El fenómeno no responde necesariamente a una corriente ideológica común ni a la influencia directa del presidente estadounidense Donald Trump, sino al peso que continúan teniendo las familias, los apellidos y las redes de poder en la política regional.
Mónica Montaño, investigadora y coordinadora del Observatorio Político-Electoral de la Universidad de Guadalajara, explicó a CNN que aproximadamente el 20 % de los políticos analizados cuentan con algún tipo de capital familiar.
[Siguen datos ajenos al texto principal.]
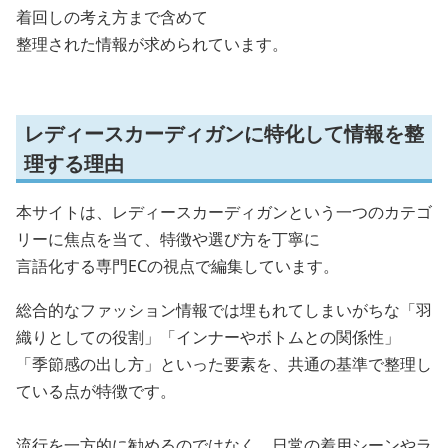
着回しの考え方まで含めて
整理された情報が求められています。
レディースカーディガンに特化して情報を整
理する理由
本サイトは、レディースカーディガンという一つのカテゴ
リーに焦点を当て、特徴や選び方を丁寧に
言語化する専門ECの視点で編集しています。
総合的なファッション情報では埋もれてしまいがちな「羽
織りとしての役割」「インナーやボトムとの関係性」
「季節感の出し方」といった要素を、共通の基準で整理し
ている点が特徴です。
流行を一方的に勧めるのではなく、日常の着用シーンやラ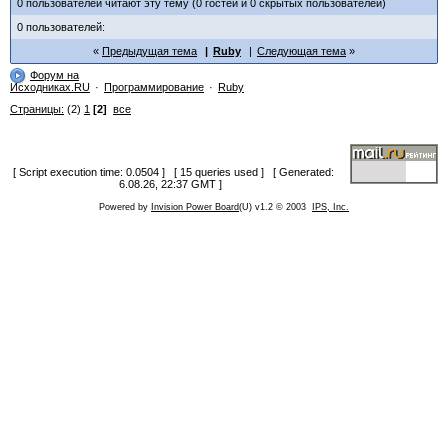
0 пользователей читают эту тему (0 гостей и 0 скрытых пользователей)
0 пользователей:
Предыдущая тема
Ruby
Следующая тема
Форум на
Исходниках.RU
Программирование
Ruby
Страницы:
(2)
1
[2]
все
[ Script execution time: 0.0504 ] [ 15 queries used ] [ Generated:
6.08.26, 22:37 GMT ]
Powered by
Invision Power Board
(U) v1.2 © 2003
IPS, Inc.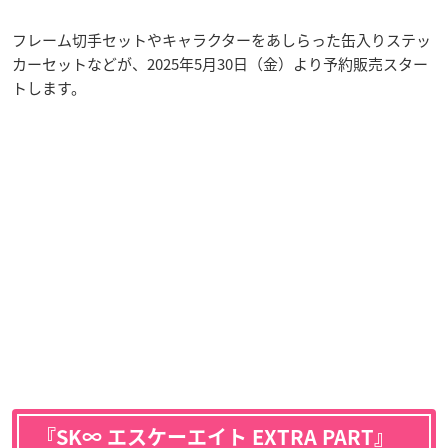
フレーム切手セットやキャラクターをあしらった缶入りステッ
カーセットなどが、2025年5月30日（金）より予約販売スター
トします。
『SK∞ エスケーエイト EXTRA PART』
A su juicio, esto demuestra que la actividad política en algunas regiones continúa dependiendo de estructuras familiares y de las conexiones construidas por las élites.
La especialista señaló que un apellido conocido puede representar una ventaja importante durante una campaña electoral, debido a que permite al candidato partir de un nivel de reconocimiento superior al de otros aspirantes. En ese sentido, el apellido puede convertirse prácticamente en una marca política.
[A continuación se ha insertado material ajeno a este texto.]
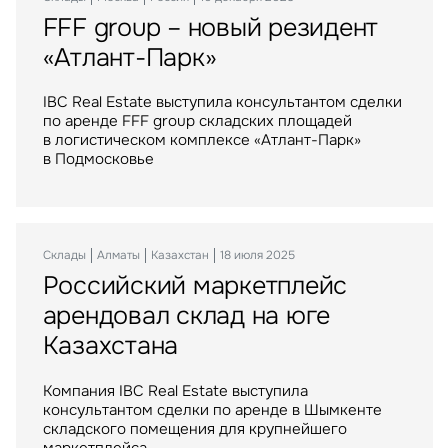
FFF group – новый резидент
Компания АБН стала новым
Торговые центры «МЕГА»
«Атлант-Парк»
арендатором Comcity
стали российским активом
IBC Real Estate выступила консультантом сделки
Площадь нового офиса составила около 1,7 тыс.
IBC Real Estate выступила консультантом
по аренде FFF group складских площадей
кв. м в новой фазе “Браво”
крупнейшей в истории рынка сделки
в логистическом комплексе «Атлант-Парк»
по приобретению Группой Газпромбанк сети
в Подмосковье
торговых центров МЕГА в России
Склады
Офисы
Инвестиции
Москва
Алматы
Москва
Россия
Казахстан
Россия
21 июля 2025
18 июля 2025
06 апреля 2023
Российский маркетплейс
БЦ «Дом Чехова» становится
Balchug Capital выкупил
арендовал склад на юге
центром IT
у американских инвесторов
Казахстана
один из крупнейших
Компании IBC Real Estate и CORE.XP сдали
московских ТРЦ
в аренду особняк «Дом Чехова» в Малом
Компания IBC Real Estate выступила
Головином переулке ЦАО Москвы
консультантом сделки по аренде в Шымкенте
ТРЦ "Метрополис" общей площадью 205 тыс. кв.
складского помещения для крупнейшего
м. был построен девелопером Capital Partners
маркетплейса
El fenómeno no es exclusivo de América Latina, aunque los expertos señalan diferencias entre regiones. Mientras el peso del capital familiar sería menor en Europa y Estados Unidos, tendría una presencia mayor en algunas zonas de Asia y África.
La tendencia, además, podría crecer antes de que termine 2026, ya que existe la posibilidad de que otro dirigente con vínculos familiares con figuras políticas llegue a la presidencia de un país de la región, reavivando el debate sobre el nepotismo, las élites y la renovación de la clase política latinoamericana.